■ **Problem details**: Transcribe the entries below word for word, beginning at the line with "Zum Kalender hin" and stopping after the line with "オブジェクト:W:2,000mm D:130mm H:2,110mm"; drop all pictures.

───── Available data ─────

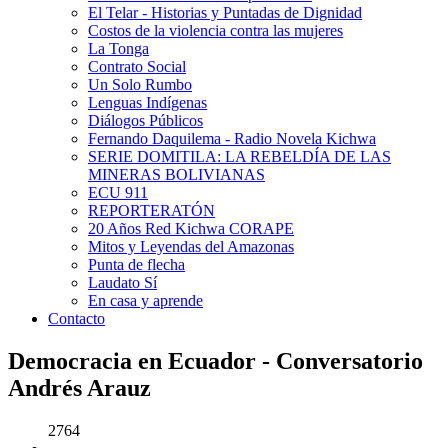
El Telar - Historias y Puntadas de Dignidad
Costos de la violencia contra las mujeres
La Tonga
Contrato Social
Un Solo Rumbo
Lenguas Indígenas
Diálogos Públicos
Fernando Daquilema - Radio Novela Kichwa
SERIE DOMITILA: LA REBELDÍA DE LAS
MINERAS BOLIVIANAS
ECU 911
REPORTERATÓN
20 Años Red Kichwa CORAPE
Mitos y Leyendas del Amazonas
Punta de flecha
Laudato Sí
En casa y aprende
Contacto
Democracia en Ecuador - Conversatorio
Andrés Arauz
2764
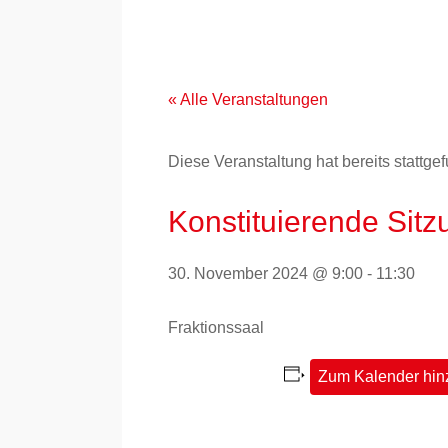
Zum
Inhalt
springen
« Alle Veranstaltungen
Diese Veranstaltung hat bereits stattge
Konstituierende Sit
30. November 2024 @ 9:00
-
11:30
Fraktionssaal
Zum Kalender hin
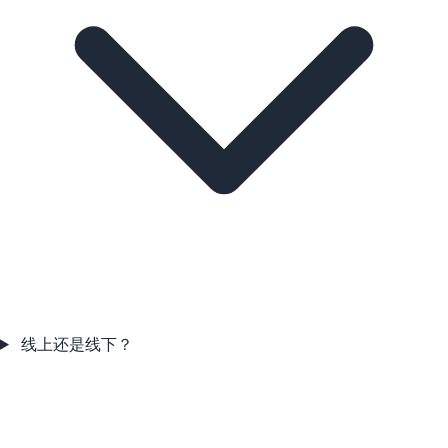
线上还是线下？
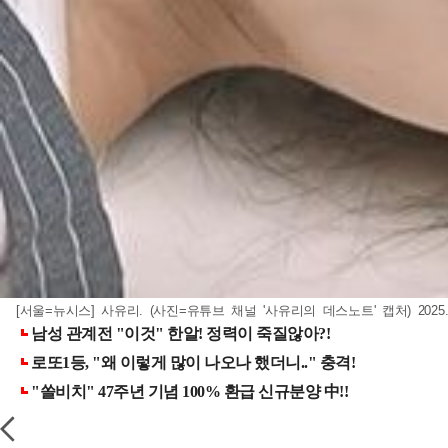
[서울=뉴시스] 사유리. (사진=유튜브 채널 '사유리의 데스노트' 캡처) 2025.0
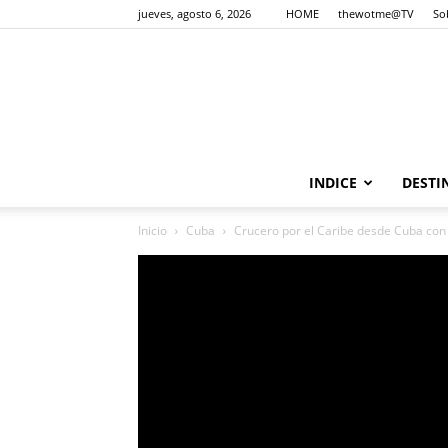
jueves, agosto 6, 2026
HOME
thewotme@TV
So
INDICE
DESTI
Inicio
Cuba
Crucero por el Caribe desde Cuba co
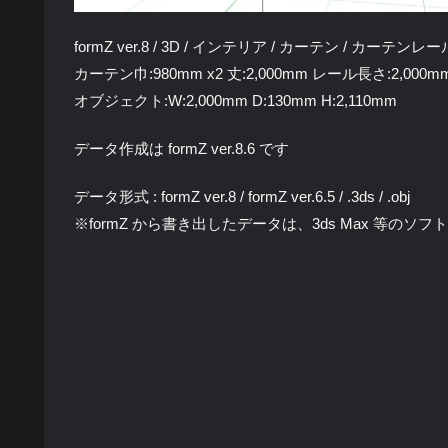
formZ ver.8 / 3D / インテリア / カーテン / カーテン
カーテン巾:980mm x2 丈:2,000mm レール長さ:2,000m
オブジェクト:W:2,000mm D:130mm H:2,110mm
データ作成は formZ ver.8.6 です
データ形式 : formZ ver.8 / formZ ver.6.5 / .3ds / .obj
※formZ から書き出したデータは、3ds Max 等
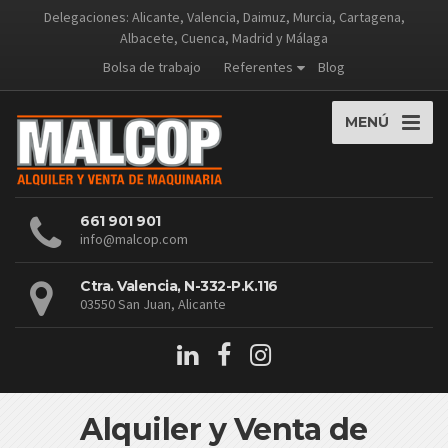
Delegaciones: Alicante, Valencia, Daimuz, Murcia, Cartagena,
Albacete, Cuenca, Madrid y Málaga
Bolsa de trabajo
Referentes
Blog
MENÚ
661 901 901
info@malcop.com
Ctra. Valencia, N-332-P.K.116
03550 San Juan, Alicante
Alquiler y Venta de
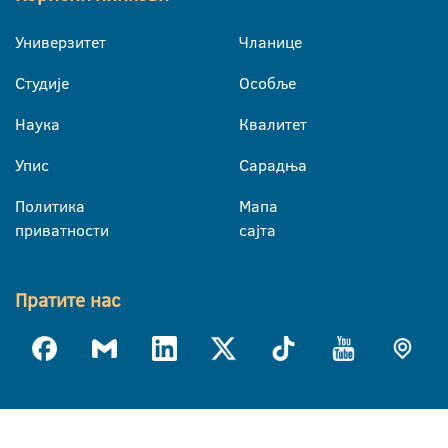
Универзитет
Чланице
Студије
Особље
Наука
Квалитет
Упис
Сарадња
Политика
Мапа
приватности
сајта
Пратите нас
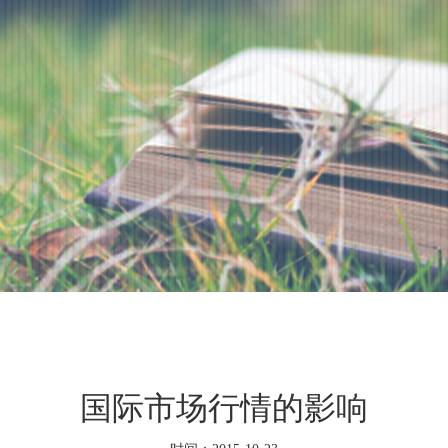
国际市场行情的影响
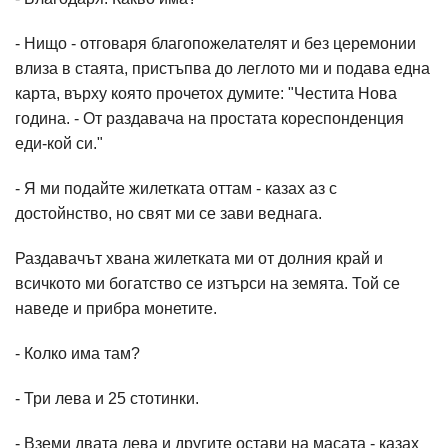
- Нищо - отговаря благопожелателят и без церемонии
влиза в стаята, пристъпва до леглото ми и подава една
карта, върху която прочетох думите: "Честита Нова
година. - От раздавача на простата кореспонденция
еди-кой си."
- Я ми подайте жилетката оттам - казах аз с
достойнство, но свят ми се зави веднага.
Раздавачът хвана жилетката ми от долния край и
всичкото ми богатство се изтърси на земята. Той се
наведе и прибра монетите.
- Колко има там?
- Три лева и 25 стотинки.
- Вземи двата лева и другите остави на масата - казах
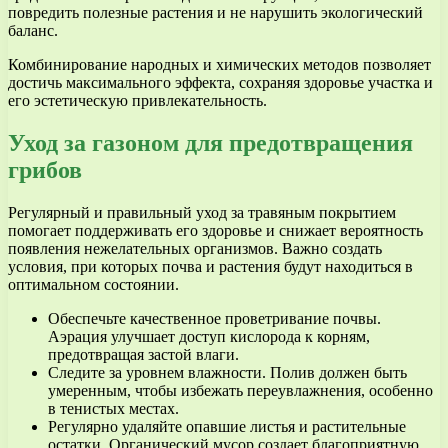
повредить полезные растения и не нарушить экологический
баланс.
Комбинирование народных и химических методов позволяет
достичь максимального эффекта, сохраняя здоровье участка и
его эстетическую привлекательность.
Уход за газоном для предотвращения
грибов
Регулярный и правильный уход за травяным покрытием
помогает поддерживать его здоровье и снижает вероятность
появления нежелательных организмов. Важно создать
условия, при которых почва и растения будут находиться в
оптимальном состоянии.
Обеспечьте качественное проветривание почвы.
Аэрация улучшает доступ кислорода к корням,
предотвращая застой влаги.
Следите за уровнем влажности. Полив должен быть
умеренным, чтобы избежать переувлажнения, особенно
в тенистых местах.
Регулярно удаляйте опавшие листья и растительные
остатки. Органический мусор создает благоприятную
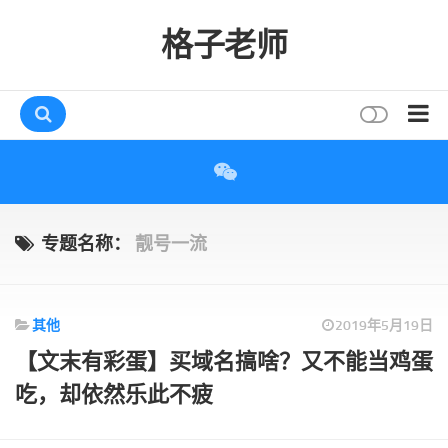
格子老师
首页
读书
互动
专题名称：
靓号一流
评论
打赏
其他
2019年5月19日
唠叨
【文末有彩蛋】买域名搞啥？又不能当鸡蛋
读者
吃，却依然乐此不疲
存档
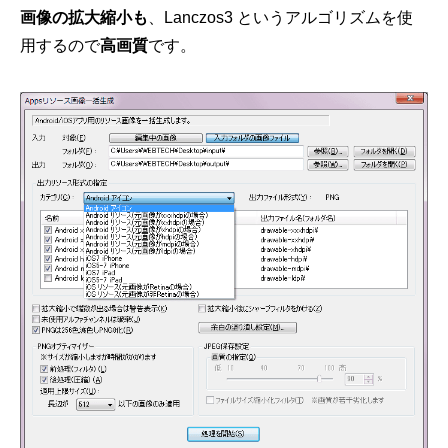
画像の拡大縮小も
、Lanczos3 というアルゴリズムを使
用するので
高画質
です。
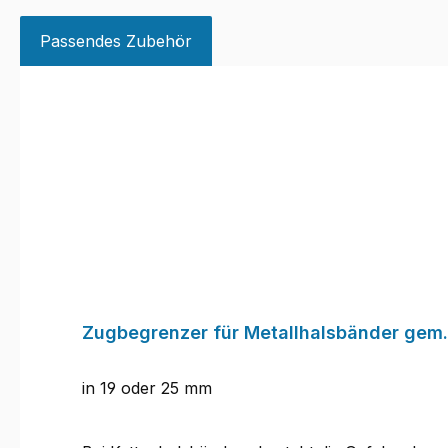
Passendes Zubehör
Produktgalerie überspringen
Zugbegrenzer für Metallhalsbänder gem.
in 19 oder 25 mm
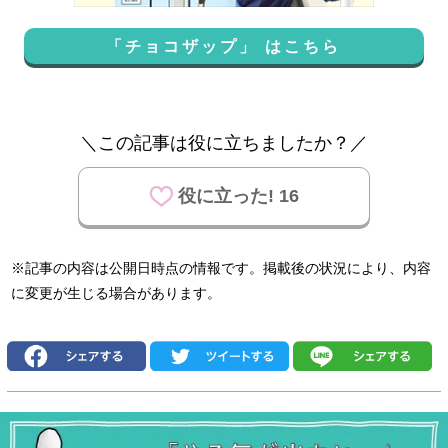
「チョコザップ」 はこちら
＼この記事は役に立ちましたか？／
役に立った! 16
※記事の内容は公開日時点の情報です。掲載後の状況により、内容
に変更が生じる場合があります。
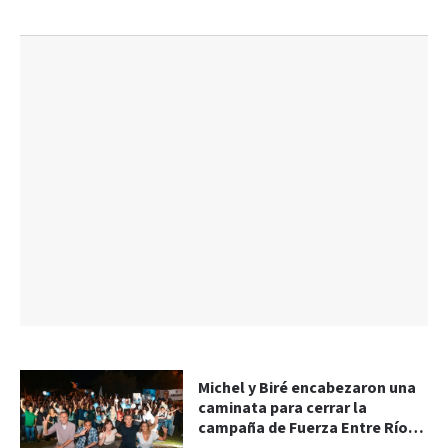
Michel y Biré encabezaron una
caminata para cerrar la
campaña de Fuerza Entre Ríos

─────

■ **Task response**:
Zum Kalender hin
线上还是线下？
[서울=뉴시스] 사유리. (사진=유튜브 채널 '사유리의 데스노트' 캡처) 2025.0
jueves, agosto 6, 2026
HOME
thewotme@TV
So
INDICE
DESTI
Inicio
Cuba
Crucero por el Caribe desde Cuba co
formZ ver.8 / 3D / インテリア / カーテン / カーテン
カーテン巾:980mm x2 丈:2,000mm レール長さ:2,000m
オブジェクト:W:2,000mm D:130mm H:2,110mm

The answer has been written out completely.